Lima Hal yang Harus Diwaspadai di Grand Prix F1 Azerbaijan | F1
Akankah Silver Arrows akhirnya meraih emas pada tahun 2018?
Setelah gagal memenangkan salah satu dari tiga balapan pertama Formula 1 pada tahun 2018, Mercedes mengalami rekor tanpa kemenangan terburuk di era V6 Hybrid, namun berhasil merebut kembali Kejuaraan Dunia Konstruktor F1 menyusul kepanikan di Grand Prix Tiongkok, memberinya kekuatan untuk bangkit kembali. .
Sementara kemenangan Lewis Hamilton di Baku dirampok oleh patah sandaran kepala yang memaksanya berhenti terlambat dan menjatuhkannya ke posisi kelima tahun lalu, Mercedes merasakan kemenangan pada pertemuan debutnya di F1 Baku dengan Nico Rosberg yang menang pada 2016.
Seperti yang terjadi pada musim-musim terakhir, membuka performa ban terbaik akan memainkan peran kunci dalam peluang kemenangan Mercedes, sekaligus berharap bahwa keputusan strategi yang salah tidak menggagalkan usahanya untuk bergabung dengan pabrikan Jerman itu di klub pemenang pada tahun 2018. .
Kesempatan Ricciardo untuk mempertaruhkan klaimnya
Daniel Ricciardo telah menjadi orang yang tepat waktu baik di dalam maupun di luar lintasan F1 setelah perjuangan briliannya untuk meraih kemenangan di Tiongkok, diikuti dengan pembicaraannya yang berkelanjutan tentang masa depan.
Atlet Australia ini meninjau kembali tempat keberuntungannya setelah kemenangan dramatisnya hampir 12 bulan yang lalu, dalam situasi yang serupa dengan kejutan yang ia alami terakhir kali di Shanghai, dan ia berharap dampak serupa di Baku dapat meningkatkan kredibilitas gelar juara dunianya.
Selain itu, hasil kuat Ricciardo di trek akan memberinya pengaruh yang signifikan dalam menentukan masa depan F1 dengan laporan yang mengaitkannya dengan negosiasi dengan Ferrari untuk kemungkinan peralihan tahun depan.
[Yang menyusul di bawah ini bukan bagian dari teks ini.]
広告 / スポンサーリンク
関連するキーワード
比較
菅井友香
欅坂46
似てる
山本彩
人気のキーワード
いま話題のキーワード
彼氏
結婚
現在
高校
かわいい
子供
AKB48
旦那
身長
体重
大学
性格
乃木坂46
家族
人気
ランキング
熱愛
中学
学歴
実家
Terlepas dari paket gaji dan bonusnya, Ricciardo menegaskan kembali keinginannya untuk bersemangat memperjuangkan gelar dunia F1 di masa depan dan jika pindah ke Ferrari, dia ingin setara dengan Sebastian Vettel, rekan setim Kimi Raikkonen saat ini. tidak bisa mengklaim telah digunakan sebagai penghalang jalan oleh Ferrari di Cina.
Baku membosankan atau Baku bonanza?
Sirkuit Kota Baku telah menjadi sorotan dan sorotan dalam dua tahun pembukaannya, dengan tahun 2016 yang terlupakan dengan cepat digantikan oleh balapan tahun 2017 yang hiruk pikuk.
Tata letak lintasan digambarkan sebagai pertemuan Makau dengan Monza, yang secara teori menawarkan yang terbaik dari kedua dunia untuk sirkuit jalan raya, namun menyalip mungkin harus dilakukan mengingat masalah yang terlihat di Albert Park pada pembuka musim. Dengan tembok yang tak kenal ampun di sekeliling lintasan ditambah kemungkinan adanya safety car, peluang dan ketidakpastian akan membuat aksi tetap berjalan hingga bendera kotak berakhir.